RAG 101: Build a Private Q&A App (Starter Stack)

Aug 29, 2025 • 100 views • NPolls Staff

In a Retrieval-Augmented Generation (RAG) app, your model answers with your content—safely and privately. This guide shows a compact stack you can run on a single machine, with options for cloud or fully local.

Architecture at a glance

1) Ingest

Load PDFs, docs, web pages, wikis. Clean text, detect language, strip boilerplate, and attach metadata (title, section, URL).

2) Chunk

Split into 300–1,000 token chunks with overlap (e.g., 10–20%). Keep headings + hierarchy for better citations.

3) Embed

Use an embedding model (small/fast or large/accurate). Store vectors + metadata in a DB.

4) Retrieve

Hybrid search (BM25 + vectors) → re-rank. Return top-k excerpts with scores.

5) Generate

LLM answers citing the retrieved snippets. Enforce formatting and refusal rules.

6) Observe

Log queries, latency, selected chunks, and user ratings for continuous improvement.

Models: local vs hosted

Option	Pros	Cons	Use when…
Hosted LLM + hosted embeddings	Best quality, less ops	Data residency, cost, rate limits	You need accuracy fast, non-sensitive docs
Hosted LLM + local embeddings	Lower PII exposure; cheaper retrieval	Still sends prompts/contexts out	Privacy-aware, moderate infra
Fully local (LLM + embeddings)	Max privacy; offline	Setup + weaker models on CPU	Highly sensitive data, air-gapped envs

Starter pick: local vector DB + hosted LLM. You keep your document store private, and you can swap models later.

Ingest & chunking

File handling

Convert PDFs to text with layout awareness.
Strip headers/footers and tables of contents.
Preserve headings (H2/H3) in metadata.

PII hygiene

Optionally redact emails/IDs at ingest.
Keep raw copies encrypted; log access.

Chunk sizes

300–600 tokens: crisp answers, more calls.
800–1,000 tokens: fewer calls, risk of drift.

Embeddings & vector store

Pick an embedding model that balances speed and domain accuracy.

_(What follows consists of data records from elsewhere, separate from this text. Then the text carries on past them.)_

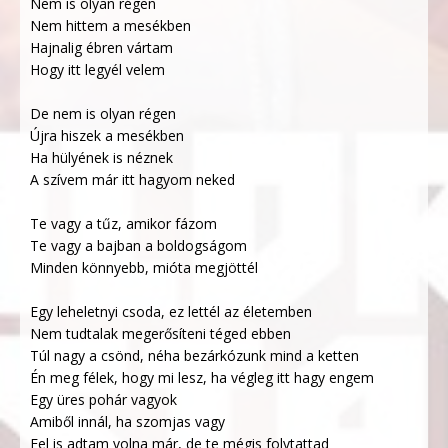
Nem is olyan régen
Nem hittem a mesékben
Hajnalig ébren vártam
Hogy itt legyél velem
De nem is olyan régen
Újra hiszek a mesékben
Ha hülyének is néznek
A szívem már itt hagyom neked
Te vagy a tűz, amikor fázom
Te vagy a bajban a boldogságom
Minden könnyebb, mióta megjöttél
Egy leheletnyi csoda, ez lettél az életemben
Nem tudtalak megerősíteni téged ebben
Túl nagy a csönd, néha bezárkózunk mind a ketten
Én meg félek, hogy mi lesz, ha végleg itt hagy engem
Egy üres pohár vagyok
Amiből innál, ha szomjas vagy
Fel is adtam volna már, de te mégis folytattad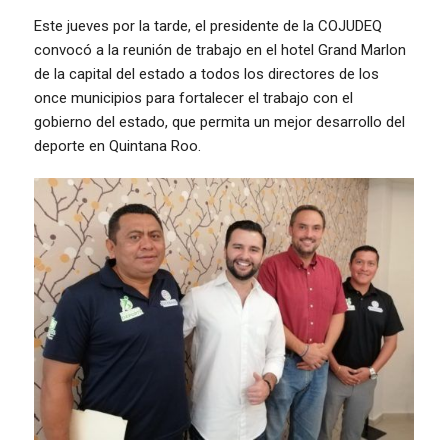
Este jueves por la tarde, el presidente de la COJUDEQ
convocó a la reunión de trabajo en el hotel Grand Marlon
de la capital del estado a todos los directores de los
once municipios para fortalecer el trabajo con el
gobierno del estado, que permita un mejor desarrollo del
deporte en Quintana Roo.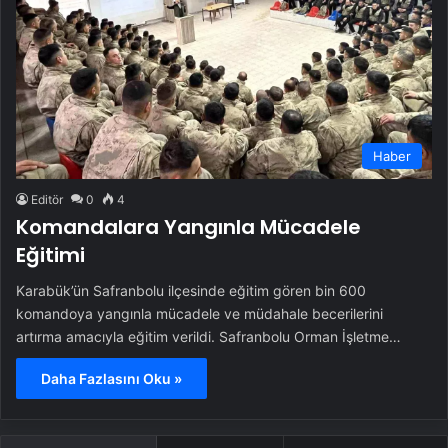
Haber
Editör
0
4
Komandalara Yangınla Mücadele
Eğitimi
Karabük’ün Safranbolu ilçesinde eğitim gören bin 600
komandoya yangınla mücadele ve müdahale becerilerini
artırma amacıyla eğitim verildi. Safranbolu Orman İşletme…
Daha Fazlasını Oku »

Dimensions typically 384–1,536. Normalize vectors; store title/section/source in metadata.

Vector DB options

SQLite + FAISS (simple, local)
Chroma/Weaviate (dev-friendly)
pgvector/Postgres (SQL + vectors)

Indexing tips

Rebuild after big ingest; compact indexes.
Store BM25 side-by-side for hybrid search.

Schema

{ id, text, vector, title, section, url, tags, ts }

// Pseudocode: ingest → embed → store (Python-like)
docs = load_files("docs/")
chunks = chunk(docs, size=800, overlap=120)
vectors = embed(chunks.map(c => c.text))
db.upsert([{id, vector, text, meta} for each chunk])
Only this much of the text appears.